Speaking to barristers at theBar Association annual dinner last week, Sir James Munby said that in his opinion some court processes will be almost entirely digitised in the very near future, in a similar manner to early online divorce and online probate cases. If that comes to pass, how soon are we likely to see such changes? Well, according to the president, digitised proceedings could be partially implemented as early as 2017:
“In times of austerity, and faced with ever-increasing numbers of litigants in person, we must constantly strive to improve, to streamline and to simplify the system,” he said.
“We cannot afford to be complacent or to imagine that there is not much that remains to be done – for otherwise unwelcome changes may be imposed on us from outside,” he added.

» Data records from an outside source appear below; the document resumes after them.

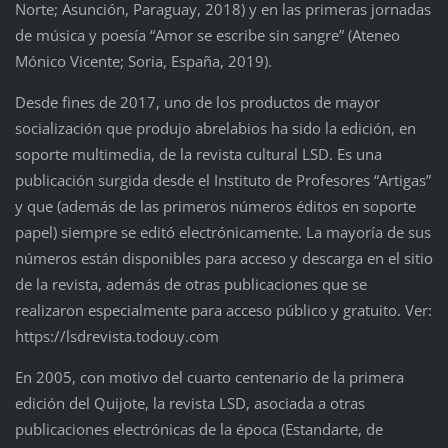
Norte; Asunción, Paraguay, 2018) y en las primeras jornadas
de música y poesía “Amor se escribe sin sangre” (Ateneo
Mónico Vicente; Soria, España, 2019).
Desde fines de 2017, uno de los productos de mayor
socialización que produjo abrelabios ha sido la edición, en
soporte multimedia, de la revista cultural LSD. Es una
publicación surgida desde el Instituto de Profesores “Artigas”
y que (además de las primeros números éditos en soporte
papel) siempre se editó electrónicamente. La mayoría de sus
números están disponibles para acceso y descarga en el sitio
de la revista, además de otras publicaciones que se
realizaron especialmente para acceso público y gratuito. Ver:
https://lsdrevista.todouy.com
En 2005, con motivo del cuarto centenario de la primera
edición del Quijote, la revista LSD, asociada a otras
publicaciones electrónicas de la época (Estandarte, de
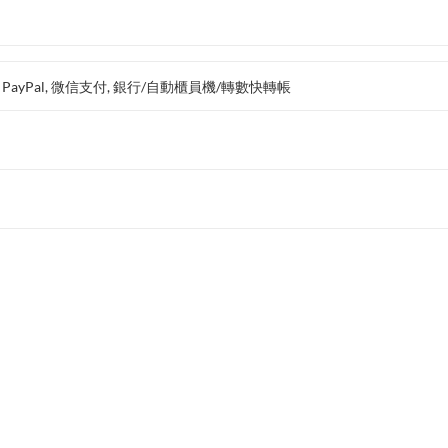
支付, PayPal, 微信支付, 銀行/自動櫃員機/轉數快轉帳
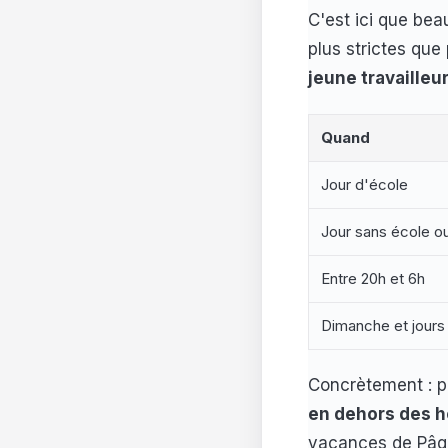
C'est ici que bea
plus strictes que
jeune travailleu
Quand
Jour d'école
Jour sans école o
Entre 20h et 6h
Dimanche et jours 
Concrètement : pe
en dehors des h
vacances de Pâqu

However, Munby also warned that whilst there has been significant rapid progress in the digitisation of the court system with the introduction of ‘eFiles’ and ‘eBundles’, there is still a long way to go before the digital process is finally completed. He told the guests that despite the reluctance of some lawyers to bow to the inevitable; progress and modernisation of the court system was needed.
He said a digitised court must be:
“A vision not of some distant future, but of what has to be, and I believe can be, achieved over the next four years of the courts modernisation programme.”

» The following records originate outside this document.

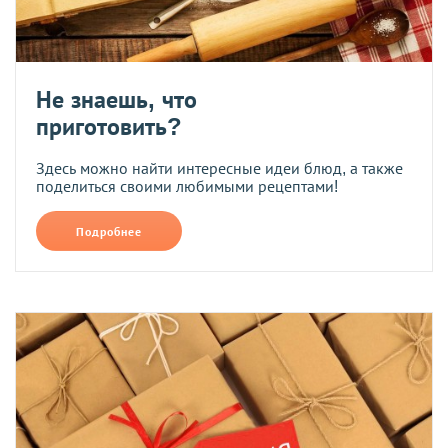
Не знаешь, что
приготовить?
Здесь можно найти интересные идеи блюд, а также
поделиться своими любимыми рецептами!
Подробнее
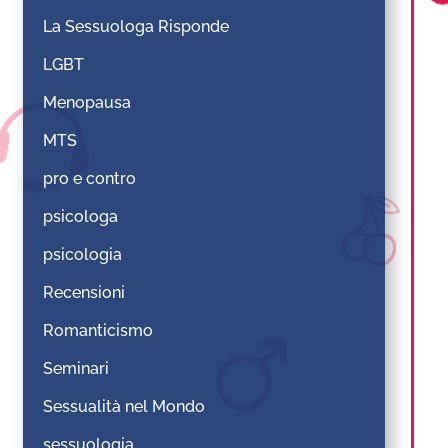
La Sessuologa Risponde
LGBT
Menopausa
MTS
pro e contro
psicologa
psicologia
Recensioni
Romanticismo
Seminari
Sessualità nel Mondo
sessuologia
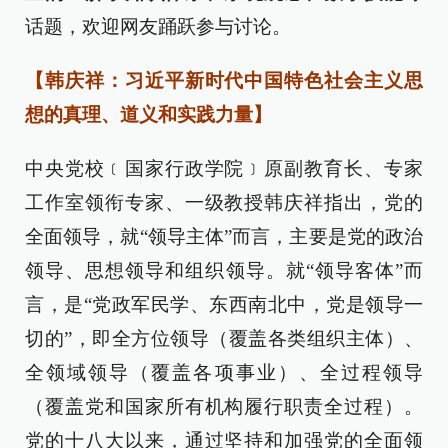
话题，欢迎网友踊跃参与讨论。
【韩庆祥：习近平新时代中国特色社会主义思
想的真理、道义和实践力量】
中央党校﹝国家行政学院﹞原副教育长、专家
工作室领衔专家、一级教授韩庆祥指出，党的
全面领导，就“领导主体”而言，主要是党的政治
领导、思想领导和组织领导。就“领导客体”而
言，是“党政军民学、东西南北中，党是领导一
切的”，即全方位领导（覆盖各类组织主体）、
全领域领导（覆盖各项事业）、全过程领导
（覆盖党和国家所有机构履行职责全过程）。
党的十八大以来，通过坚持和加强党的全面领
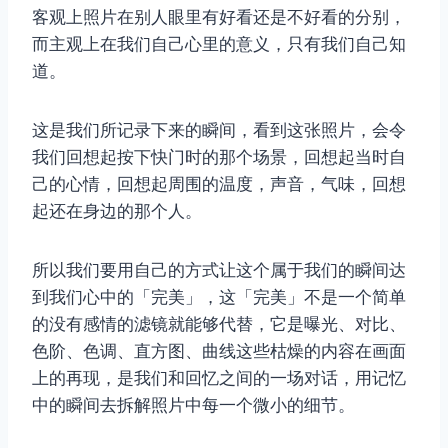
客观上照片在别人眼里有好看还是不好看的分别，
而主观上在我们自己心里的意义，只有我们自己知
道。
这是我们所记录下来的瞬间，看到这张照片，会令
我们回想起按下快门时的那个场景，回想起当时自
己的心情，回想起周围的温度，声音，气味，回想
起还在身边的那个人。
取消
搜索
所以我们要用自己的方式让这个属于我们的瞬间达
到我们心中的「完美」，这「完美」不是一个简单
的没有感情的滤镜就能够代替，它是曝光、对比、
色阶、色调、直方图、曲线这些枯燥的内容在画面
上的再现，是我们和回忆之间的一场对话，用记忆
中的瞬间去拆解照片中每一个微小的细节。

“It is a visionary programme of ambition unprecedented anywhere in the world. But it can be done; it must be done; it will be done. And when it has been done, we will at last have escaped from a court system still in too large part moored in the world of the late Mr Charles Dickens,” he added.

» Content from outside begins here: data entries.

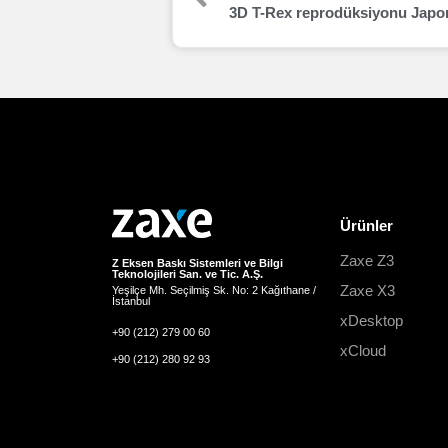
Ürünler
Zaxe Z3
Z Eksen Baskı Sistemleri ve Bilgi
Teknolojileri San. ve Tic. A.Ş.
Zaxe X3
Yeşilçe Mh. Seçilmiş Sk. No: 2 Kağıthane /
İstanbul
xDesktop
+90 (212) 279 00 60
xCloud
+90 (212) 280 92 93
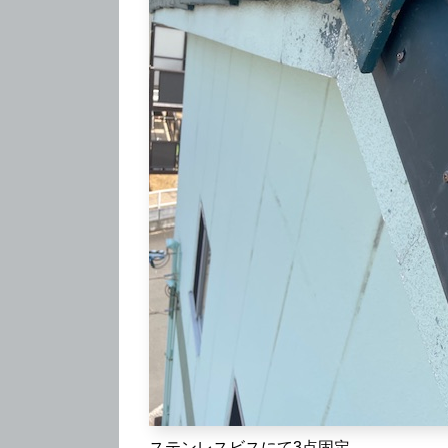
ステンレスビスにて3点固定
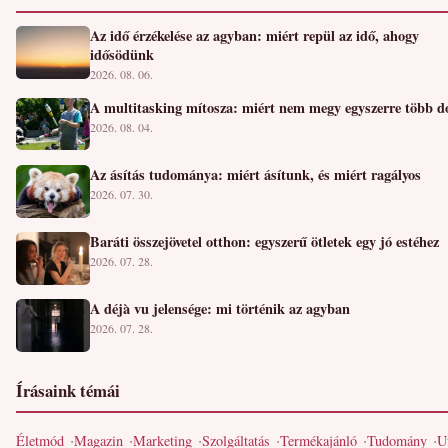
Az idő érzékelése az agyban: miért repül az idő, ahogy
idősödünk
2026. 08. 06.
A multitasking mítosza: miért nem megy egyszerre több d
2026. 08. 04.
Az ásítás tudománya: miért ásítunk, és miért ragályos
2026. 07. 30.
Baráti összejövetel otthon: egyszerű ötletek egy jó estéhez
2026. 07. 28.
A déjà vu jelensége: mi történik az agyban
2026. 07. 28.
Írásaink témái
Életmód
Magazin
Marketing
Szolgáltatás
Termékajánló
Tudomány
U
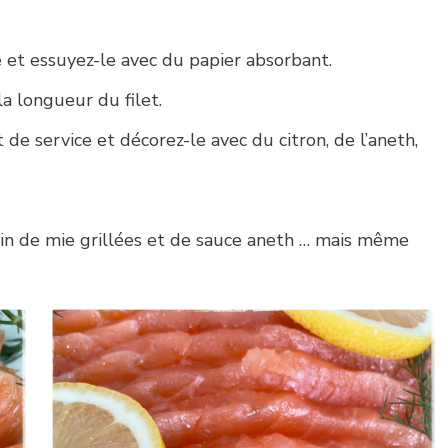
e et essuyez-le avec du papier absorbant.
a longueur du filet.
de service et décorez-le avec du citron, de l’aneth,
in de mie grillées et de sauce aneth … mais même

So what will divorce proceedings be like in the future world Munby describes? Well, he believes that in the new digitised world of divorce proceedings, applicants, who will often be unrepresented, will issue proceedings online through an online questionnaire which would capture all relevant information in a user-friendly way. Some proceedings, he believes, will be conducted entirely online.
Judges will interact electronically with parties and their legal representatives, should they choose to have representation. However, whilst he conceded that in more complex cases there may still be a need for a physical court case, these would, in his opinion, only be necessary for the final hearing or for particularly significant interim hearings.
He also clarified the position on the involvement of judges in the pre-proceedings phase of some care cases, saying that ‘we have to think in new and perhaps more radical ways about how best to make the child’s journey through the case system as seamless as possible.’
In conclusion, the president of the Family Division told the bar:
“Make the most of direct access. Make the most of the barrister’s equivalent of what the solicitor knows as unbundled legal services. Consider the offer of guaranteed fixed fees. Embrace the opportunities for advocacy in the context of the ever-expanding range of non-court dispute resolution services – arbitration in particular.”
He said that even though these are troubled times for law, the civilised world will always need lawyers, adding: ‘this is a time for courage but also for optimism.’